The Dardenne brothers, Jean-Pierre and Luc, have returned to the Cannes competition where they have won golden opinions over the decades: two Palmes d’Or (for Rosetta in 1999 and The Child in 2005) and other prizes including best screenplay for Lorna’s Silence in 2008, the Grand Prix for The Kid With The Bike in 2011, and best direction for Young Ahmed in 2019. But for me the dynamism of their work has fallen off in recent years, and there are sometimes issues with basic plot naivety and plausibility, for all the obvious research that has gone into their screenplays.

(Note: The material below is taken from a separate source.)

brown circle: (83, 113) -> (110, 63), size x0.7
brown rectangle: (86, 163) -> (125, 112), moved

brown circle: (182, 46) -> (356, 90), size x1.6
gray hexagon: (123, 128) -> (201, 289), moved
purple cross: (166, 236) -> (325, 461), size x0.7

In this film, for example – and not for the first time – the Dardennes include a bizarrely perfunctory “cosh” scene in which someone has to be rendered briefly unconscious, and this is achieved by hitting them once or twice over the head with something heavy, a trope that I thought had gone out with 70s kids’ TV. The ending itself is a bit naïve in its execution, though not in what it implies about the ruthlessness of people who exploit vulnerable immigrants.
Having said all this, I still responded to the heartbeat of idealism, urgency and force of this movie: a plain parable of inequality and injustice among the marginalised and dispossessed in the heart of western Europe. Given that so much cinema seems to be the creation of irony and indifference, the Dardennes are film-makers who believe that cinema should mean something and intervene in the real world. I was struck by the similarity of the Dardennes with the work of screenwriter Paul Laverty for Ken Loach, although I think without the Laverty/Loach streak of humour.

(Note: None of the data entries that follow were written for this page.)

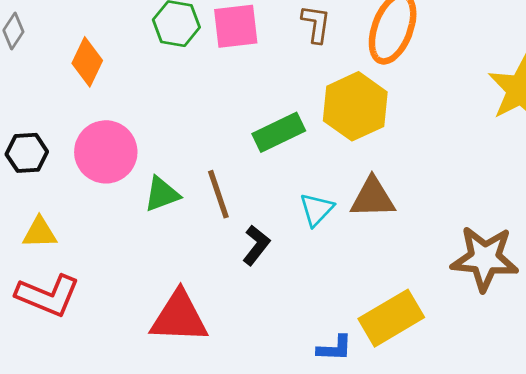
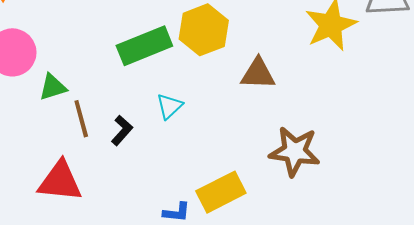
green rectangle: (279, 132) -> (144, 46), size x1.4
brown line: (218, 194) -> (81, 119), moved
brown triangle: (373, 198) -> (258, 74), moved

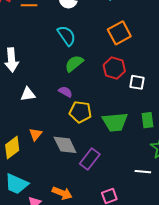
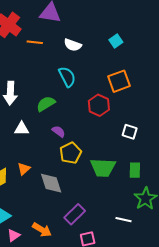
green semicircle: (74, 63) -> (46, 104), moved
red hexagon: (114, 68) -> (99, 105), moved
yellow pentagon: (80, 112) -> (71, 153), turned 30
purple rectangle: (90, 159) -> (75, 214), moved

In modern-day Belgium, a young woman called Lokita (Mbundu Joely) and a boy called Tori (Pablo Schils), both from Benin, have endured a terrible journey to the promised land of the EU and are now in a children’s home for immigrants. To get their residence papers, they have to claim to be brother and sister; no great strain, because these young people are now as passionately close as any siblings. But bureaucracy and official suspicion wreck their dreams. Desperate for cash and still owing money to people traffickers, Tori gets a job selling drugs under cover of delivering pizzas and Lokita agrees to be taken blindfold by criminals to a secret cannabis farm, a truly terrifying place in the middle of nowhere. She is there locked in for three months tending the plants under the unbearably hot lights, with her phone taken away, on the promise of payment when the time is up.

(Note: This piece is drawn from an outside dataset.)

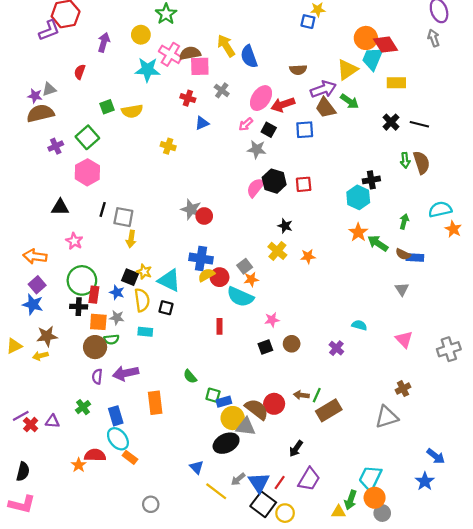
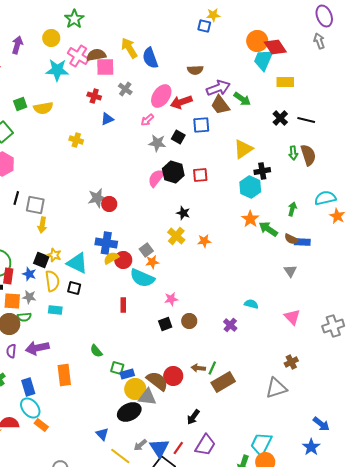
yellow triangle: (347, 70) -> (243, 149), moved
black square: (269, 130) -> (178, 137), moved
gray star: (191, 209) -> (97, 198), turned -30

Tori and Lokita are thus installed in various stages of the production and distribution chain for a particular commodity: an illegal one, as it happens, and they too are illegals. It is this general illegality which creates the market forces keeping Tori and Lokita obedient and scared workers, creating something that respectable and prosperous people want to buy as cheaply as possible. Tori’s passionate love for Lokita brings them back together — but triggers a disastrous chain of events.
There is some ungainliness in the dramatic language here and I have to admit to a restiveness about the Dardennes’ quasi-automatic selection to the Cannes competition. Are they becoming one of the silverback gorillas of Cannes, the established prizewinners who are allowed into competition on the basis of great work in the past, not good work in the present? Maybe. At all events, there is a simplicity and clarity of purpose here that I responded to and the Dardennes have got excellent performances from their young leads.
• Tori and Lokita screened at the Cannes film festival, and is released in cinemas on 2 December.